Em Portugal, o Governo e o PSD invocam o 25 de Abril, enquanto o CDS saúda um novo 1640 com o fim do ‘protectorado’ humilhante e a recuperação da soberania. Em contrapartida, os nossos credores, apesar de nos apontarem como um exemplo admirável de disciplina e sacrifício, não deixam, por isso, de relembrar que o fim simbólico da troika não significa o fim da austeridade redentora. 

Obviamente, o Governo jura a pés juntos que não se afastará do caminho da virtude e se manterá imune a tentações futuras, mas ainda assim auto-ilude-se com as delícias de uma autonomia reencontrada. Já para os sucessores da troika, estaremos sob regime de liberdade estreitamente vigiada, não vá o diabo tecê-las…Pelo sim, pelo não, cá nos visitarão de seis em seis meses – e já não de três em três – para verem se nos portamos a preceito.

Um dos problemas deste jogo de enganos é que ele não serve apenas para enganar os eleitores mas acaba também por envolver no seu feitiço o próprio feiticeiro. À força de pretenderem subjugar a plateia, os actores enredam-se nas teias da ficção que representam até a confundirem com a realidade. Os efeitos especiais tendem a escapar ao domínio do mágico que os produz. 

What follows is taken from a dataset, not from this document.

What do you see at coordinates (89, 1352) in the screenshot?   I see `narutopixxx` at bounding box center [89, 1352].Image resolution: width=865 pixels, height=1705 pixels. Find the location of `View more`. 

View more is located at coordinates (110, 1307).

Ora, isto não é apenas válido para quem nos governa e pretende reduzir ao mínimo possível o desgaste eleitoral, assegurando a sua sobrevivência política. É igualmente válido para quem, na Europa ou no FMI, insiste em proclamar a infalibilidade de uma doutrina de integrismo financeiro, protegendo-se no interior de um casulo de ilusões precárias.

Aliás, o que se joga agora na Europa é também um jogo de enganos e truques eleitorais, no qual se diluem as diferenças políticas e as escolhas entre elas. Um jogo que alimenta o caldo de cultura do eurocepticismo, dos populistas e da extrema-direita.

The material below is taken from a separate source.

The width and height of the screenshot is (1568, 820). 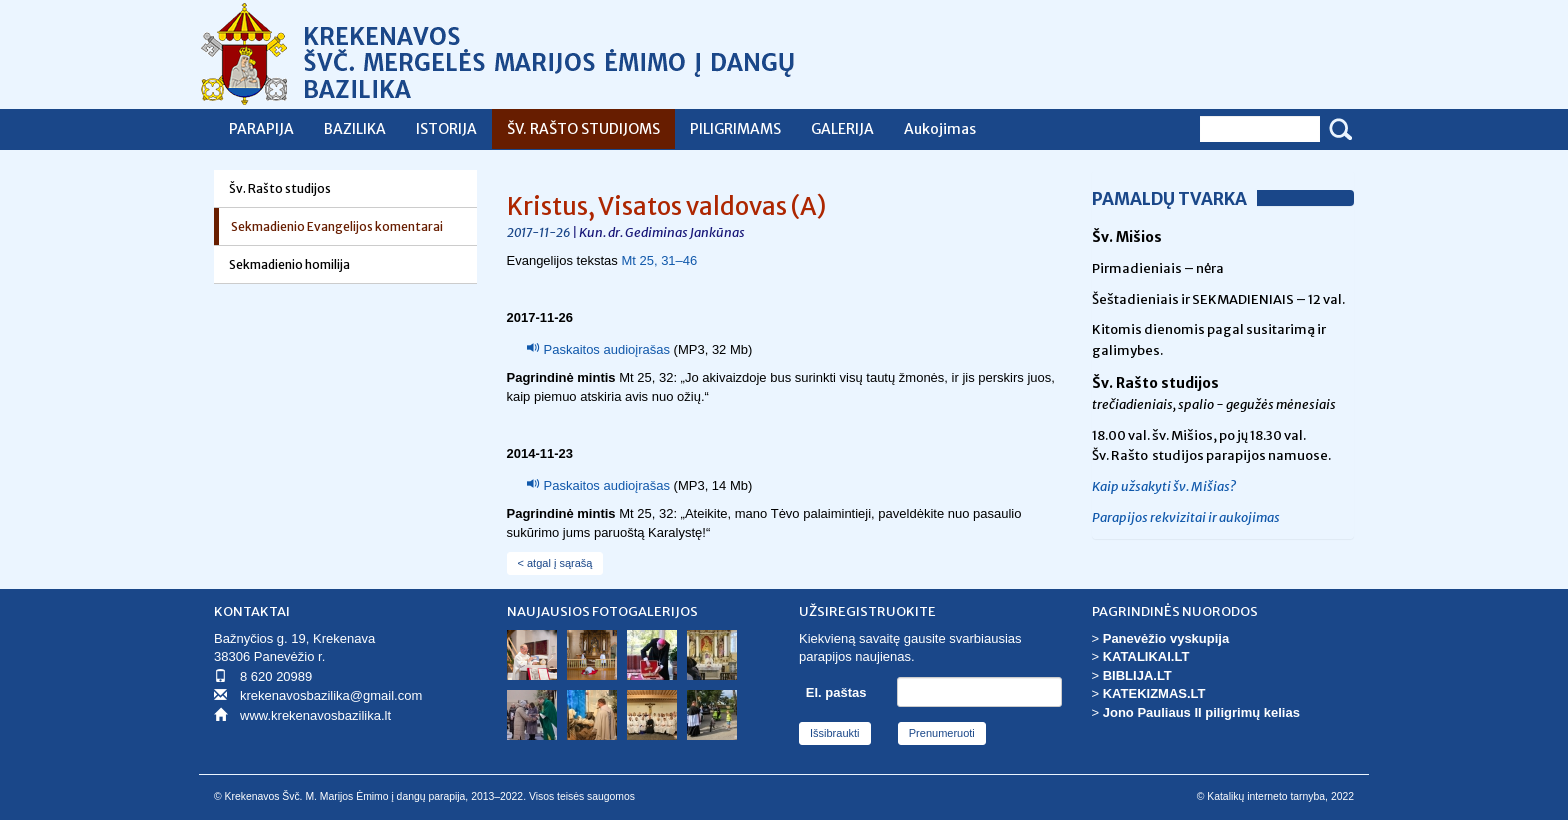 What do you see at coordinates (607, 349) in the screenshot?
I see `Paskaitos audioįrašas` at bounding box center [607, 349].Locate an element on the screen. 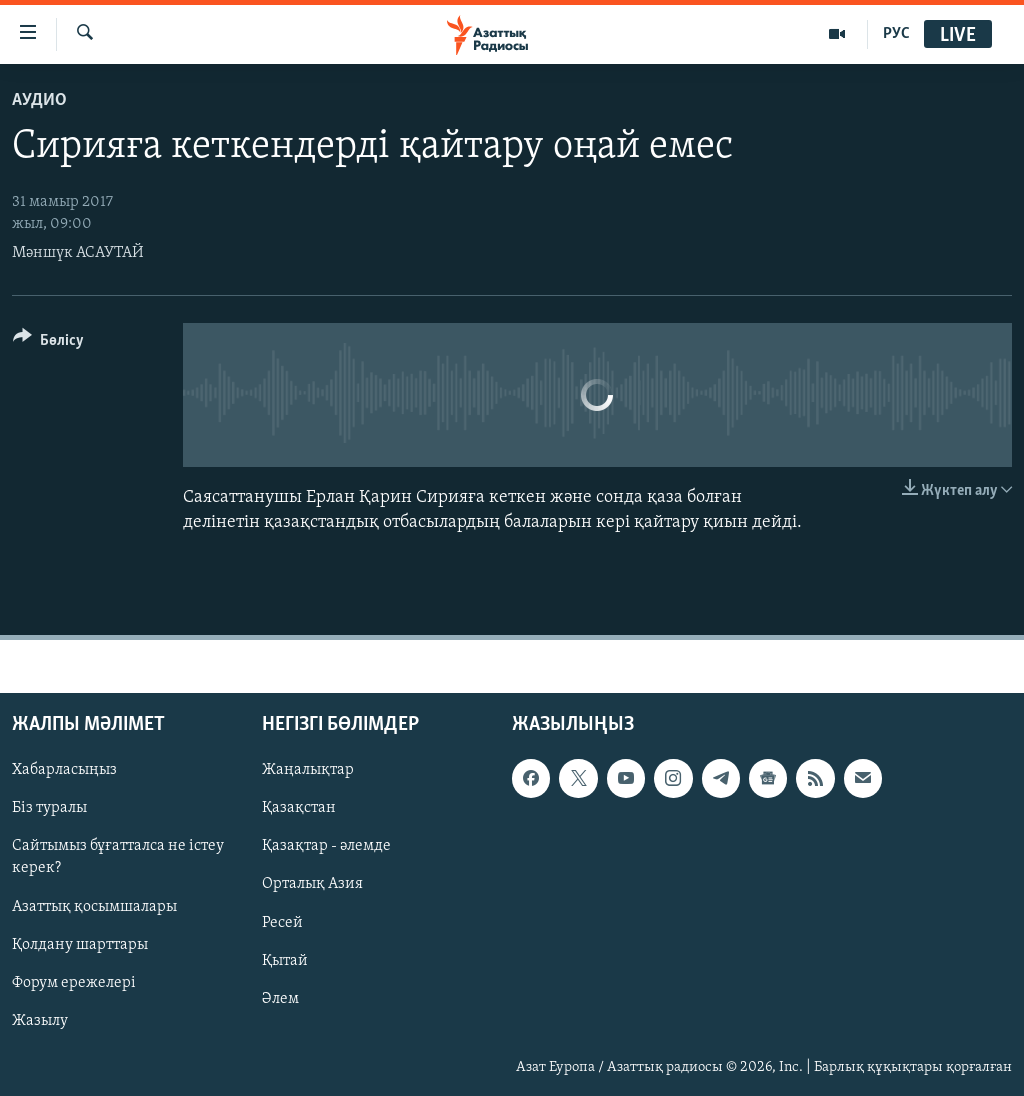 The height and width of the screenshot is (1096, 1024). Мәншүк АСАУТАЙ is located at coordinates (78, 253).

O que separa Durão Barroso, o trabalhista holandês Dijsselbloem, presidente do Eurogrupo, ou o ministro das Finanças alemão Schäuble? Todos são fiéis agentes da unicidade ideológica, financeira e política vigente na Europa. E nem as diferenças entre os dois candidatos principais à futura presidência da Comissão de Bruxelas – o social-democrata alemão Schulz ou o conservador luxemburguês Juncker, ambos críticos, embora em tons diversos, de Durão Barroso – são suficientemente marcantes para estimularem uma verdadeira escolha eleitoral, numa Europa bloqueada pela asfixiante hegemonia germânica.

Tão asfixiante que nem Schulz – membro do SPD coligado com a CDU de Merkel – nem Juncker – proposto pela aliança conservadora de que o partido da chanceler alemã é a força dominante – estão em condições políticas, apesar das palavras e promessas, de garantir um mandato menos governamentalizado do que o que Barroso tristemente protagonizou.